Prostitution has been completely illegal in the U.S. since 1915 when all states passed legislation to ban brothels and the act of having sex for money.
Today, prostitution is criminalized everywhere in the U.S. with the exception of some counties in Nevada.
To many people, the idea of having sex for money may seem immoral, and prostitution is often associated with abuse, violence and the exploitation of women. There are several reasons why a woman might go into prostitution but one of the most common is money.
Many prostitutes are in need of money and lacking other opportunities, so they may see prostitution as a way to stay afloat financially.
The problem is by criminalizing prostitution, sex workers are put at a far greater risk of being abused or contracting STDs due to lack of legal regulation. If a sex worker who needs money incurs a criminal charge, this makes it even harder for them to find a legal job and pay potential fines, thus encouraging them to continue prostituting themselves — the exact opposite intention of laws banning prostitution.
The nationwide ban on prostitution is largely based on morality, viewing it as a modern day form of slavery and as inherently demeaning. Sex work may be viewed as immoral by some people, but that should have no bearing on its legality.
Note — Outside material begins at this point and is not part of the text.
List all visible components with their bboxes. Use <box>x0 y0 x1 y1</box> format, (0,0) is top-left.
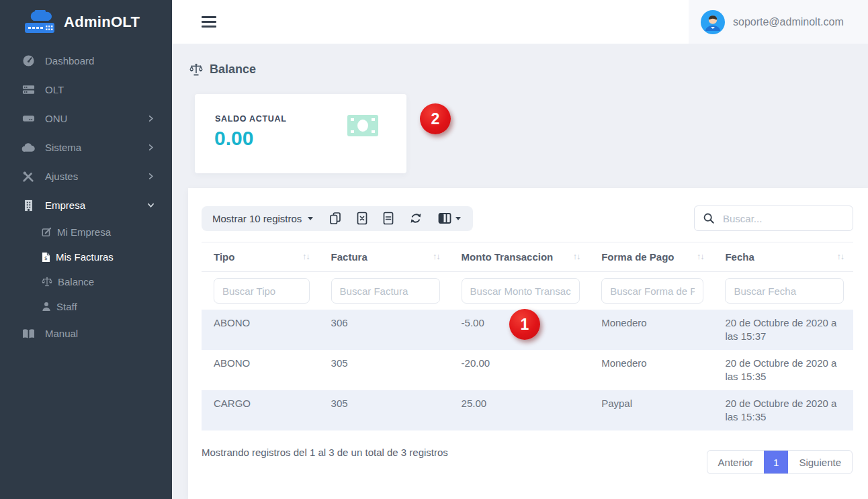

Women have autonomy over their own bodies and should not face criminal charges for engaging in sexual activity. Legalizing sex for money would not only be highly regulated with routine STD testing and requiring condoms for all sexual activity, but it also makes sex workers safer, giving them the right to refuse service at any time for any reason.
The many problems associated with prostitution primarily are due to it being pushed underground. Illegal prostitution forces many women into dangerous situations. Since it is illegal, if there is a problem with a customer no one can call the police out of fear of criminal charges.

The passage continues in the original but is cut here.